A house that is ready to be foreclosed upon, a family whose idea of economy is taking a super stretch limo to McDonalds and hanging on to the solid gold purse while not paying the staff enough money and working them longer hours, you have to wonder how in the world this billionaire became a billionaire and why his children and wife seem to have the business sense of a retriever.
90 thousand square feet will soon be up for grabs when the threatened bank foreclosures take hold of the Siegel family home, or a short sale is arranged to avoid one. Back in 2012, with the house still under construction and billed as one of the largest homes in the United States, the Siegels had not grasped the fact that their reign was soon coming to an end.
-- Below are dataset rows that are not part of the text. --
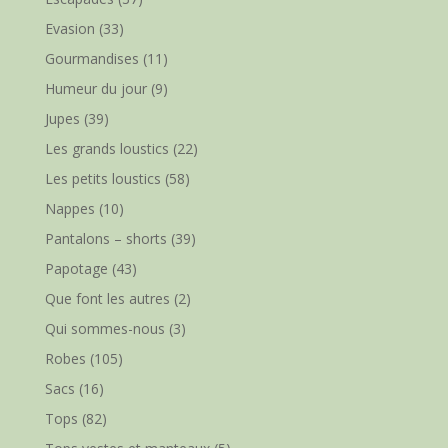
Evasion
(33)
Gourmandises
(11)
Humeur du jour
(9)
Jupes
(39)
Les grands loustics
(22)
Les petits loustics
(58)
Nappes
(10)
Pantalons – shorts
(39)
Papotage
(43)
Que font les autres
(2)
Qui sommes-nous
(3)
Robes
(105)
Sacs
(16)
Tops
(82)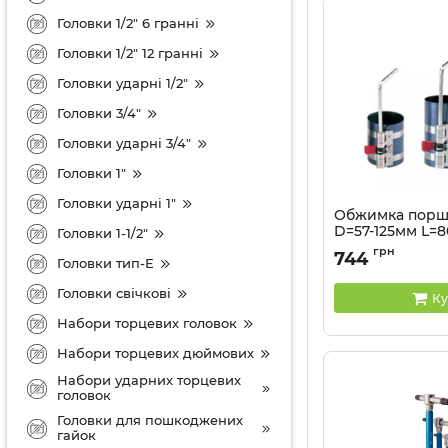
Головки 1/2" 6 гранні
Головки 1/2" 12 гранні
Головки ударні 1/2"
Головки 3/4"
Головки ударні 3/4"
Головки 1"
Головки ударні 1"
Обжимка порш
D=57-125мм L=
Головки 1-1/2"
Артикул:
9AC125-32
грн
744
Головки тип-Е
Головки свічкові
Ку
Набори торцевих головок
Набори торцевих дюймових
Набори ударних торцевих
головок
Головки для пошкоджених
гайок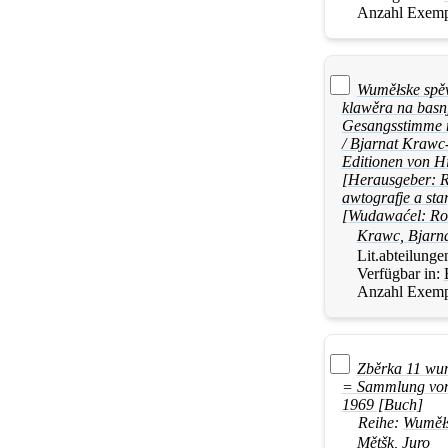
Anzahl Exemp
Wuměłske spěw
klawěra na basnj
Gesangsstimme m
/ Bjarnat Krawc-
Editionen von Hi
[Herausgeber: R
awtografje a sta
[Wudawaćel: Ro
Krawc, Bjarn
Lit.abteilunge
Verfügbar in:
Anzahl Exemp
Zběrka 11 wu
= Sammlung von 
1969 [Buch]
Reihe:
Wuměł
Mětšk, Juro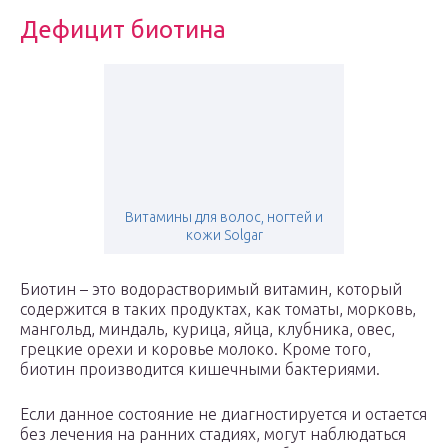
Дефицит биотина
Витамины для волос, ногтей и
кожи Solgar
Биотин – это водорастворимый витамин, который
содержится в таких продуктах, как томаты, морковь,
мангольд, миндаль, курица, яйца, клубника, овес,
грецкие орехи и коровье молоко. Кроме того,
биотин производится кишечными бактериями.
Если данное состояние не диагностируется и остается
без лечения на ранних стадиях, могут наблюдаться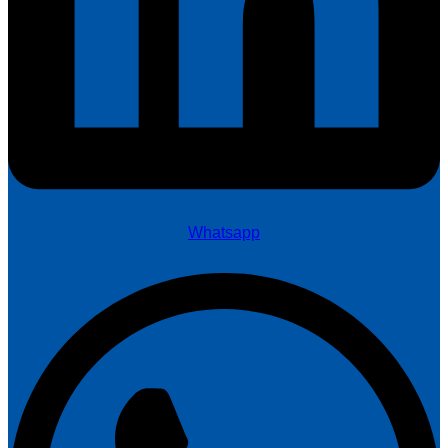
Whatsapp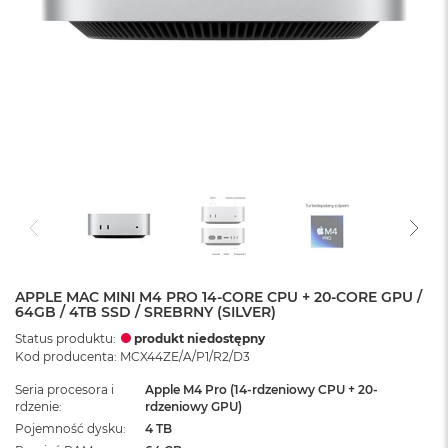
APPLE MAC MINI M4 PRO 14-CORE CPU + 20-CORE GPU /
64GB / 4TB SSD / SREBRNY (SILVER)
Status produktu:
produkt niedostępny
Kod producenta: MCX44ZE/A/P1/R2/D3
Seria procesora i
Apple M4 Pro (14-rdzeniowy CPU + 20-
rdzenie
rdzeniowy GPU)
Pojemność dysku
4 TB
In a world where bank foreclosures and short sales are part and parcel of everyday life to many Americans, the Siegels were living in their own little dream world.
David is generally portrayed in the media as a study in hubris, telling the world that he was nearly “singlehandedly” responsible for putting George W. Bush in the White House. Nowadays his wife Jackie, in an attempt to save money, takes a stretch limousine to McDonalds to purchase a meal.
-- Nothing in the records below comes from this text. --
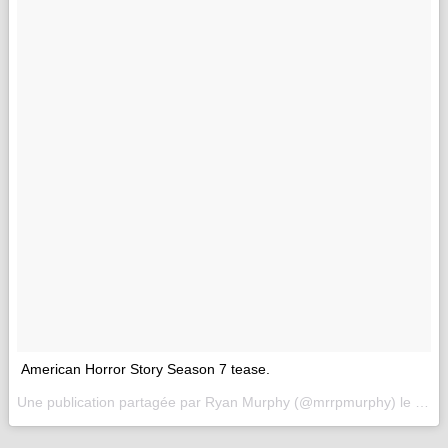
American Horror Story Season 7 tease.
Une publication partagée par Ryan Murphy (@mrrpmurphy) le
5 Ma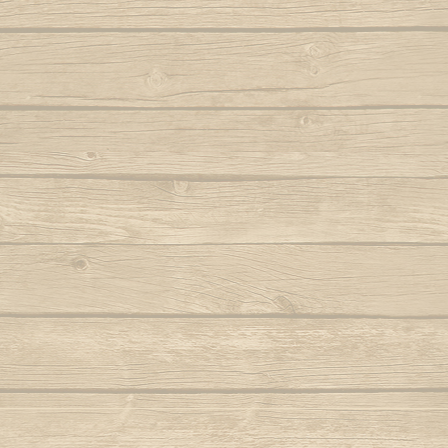
Samba lê 
Dendê
São b
Dende mare
São bento
Dona Maria como vai você
Saudade d
E caminhador
Autor : Boa 
Autor : Mestre Ramos (Senzala)
Saudad
E da nossa cor
Autor : Mestre 
E e e Viola
Se eu 
Autor : Mestre Kim
Mestre Vagalu
E hoje tem capoeira
Sentiment
Autor : Mestre Camisa (Abada)
Ser Capoe
E la la eh la eh la
Autor : Mestre Esquilo
E marinheiro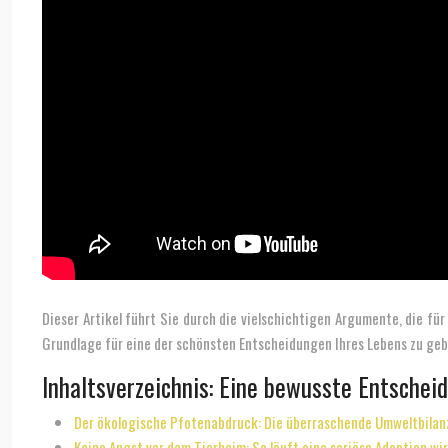
Dieser Artikel führt Sie durch die vielschichtigen Argumente, die f
Grundlage für eine der schönsten Entscheidungen Ihres Lebens zu geb
Inhaltsverzeichnis: Eine bewusste Entschei
Der ökologische Pfotenabdruck: Die überraschende Umweltbilanz
Keine Angst vor dem Tierheim: So läuft eine seriöse Adoption wir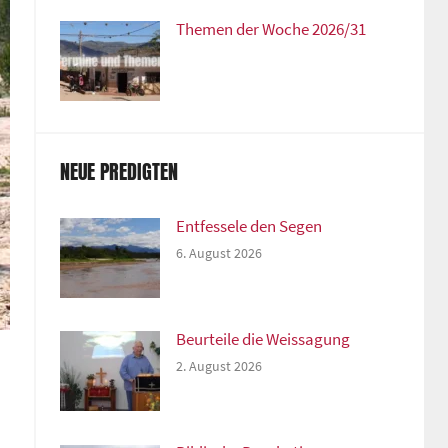
Themen der Woche 2026/31
NEUE PREDIGTEN
Entfessele den Segen
6. August 2026
Beurteile die Weissagung
2. August 2026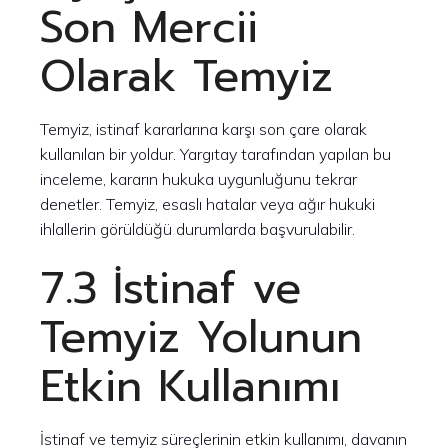
Son Mercii
Olarak Temyiz
Temyiz, istinaf kararlarına karşı son çare olarak
kullanılan bir yoldur. Yargıtay tarafından yapılan bu
inceleme, kararın hukuka uygunluğunu tekrar
denetler. Temyiz, esaslı hatalar veya ağır hukuki
ihlallerin görüldüğü durumlarda başvurulabilir.
7.3 İstinaf ve
Temyiz Yolunun
Etkin Kullanımı
İstinaf ve temyiz süreçlerinin etkin kullanımı, davanın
When asked questions about the remainder of the world and how they are having to tighten their belts to make ends meet, the Siegels respond “Let them eat cake.”
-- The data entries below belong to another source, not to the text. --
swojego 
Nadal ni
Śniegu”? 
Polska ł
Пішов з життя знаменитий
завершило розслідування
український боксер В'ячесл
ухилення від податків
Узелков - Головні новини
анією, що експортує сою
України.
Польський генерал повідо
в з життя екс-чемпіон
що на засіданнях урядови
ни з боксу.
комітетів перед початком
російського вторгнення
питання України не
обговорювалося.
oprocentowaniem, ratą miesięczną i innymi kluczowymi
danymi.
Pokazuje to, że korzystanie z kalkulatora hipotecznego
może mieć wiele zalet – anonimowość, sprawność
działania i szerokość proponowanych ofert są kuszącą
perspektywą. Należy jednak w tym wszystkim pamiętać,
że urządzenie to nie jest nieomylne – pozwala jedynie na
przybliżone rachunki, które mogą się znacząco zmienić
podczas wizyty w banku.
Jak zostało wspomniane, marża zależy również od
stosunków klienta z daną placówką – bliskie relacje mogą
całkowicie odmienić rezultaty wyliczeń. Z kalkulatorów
If you believe the portrayal of this family in the upcoming “Queen of Versailles” documentary, this is a family that loses multiple pets because they’ve lost track of them and/or forgotten to feed them, while dog feces is often deposited unceremoniously about the floor on costly rugs. It is a study in contradictions.
Today, rather than cake, the Siegels order dollar menu items from a stretch limo and hang on to the trappings of wealth, while trying to sell their home for more than 75 million–a home which is not yet completed.
The world looks in awe at the the lifestyles of people like the Siegels, while those who are a bit more practical can find in this story much cause to be amused and saddened.